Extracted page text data
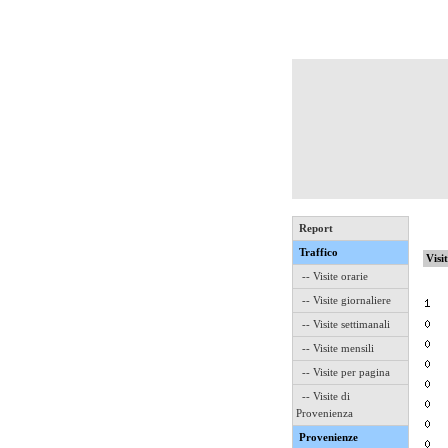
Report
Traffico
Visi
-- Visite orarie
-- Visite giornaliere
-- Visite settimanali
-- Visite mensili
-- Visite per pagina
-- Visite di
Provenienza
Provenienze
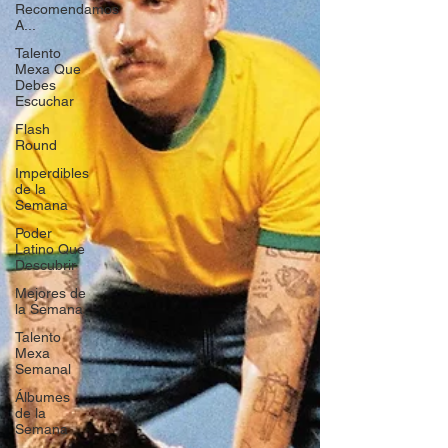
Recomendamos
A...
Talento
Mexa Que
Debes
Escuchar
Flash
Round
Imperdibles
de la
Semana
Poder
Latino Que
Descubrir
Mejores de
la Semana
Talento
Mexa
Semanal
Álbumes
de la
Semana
--
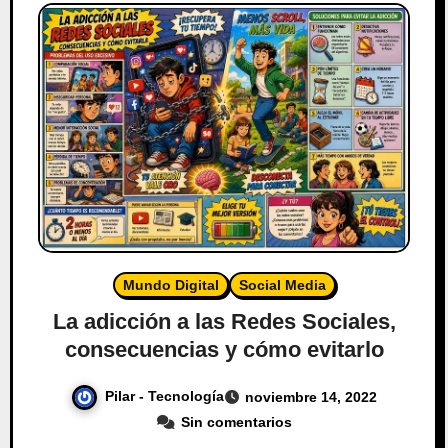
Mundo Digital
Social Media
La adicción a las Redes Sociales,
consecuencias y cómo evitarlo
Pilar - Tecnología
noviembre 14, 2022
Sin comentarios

TASK DETAILS: Going through the entries, return every line holding the word "Visite".

SOLUTION BELOW:
-- Visite orarie
-- Visite giornaliere
-- Visite settimanali
-- Visite mensili
-- Visite per pagina
-- Visite di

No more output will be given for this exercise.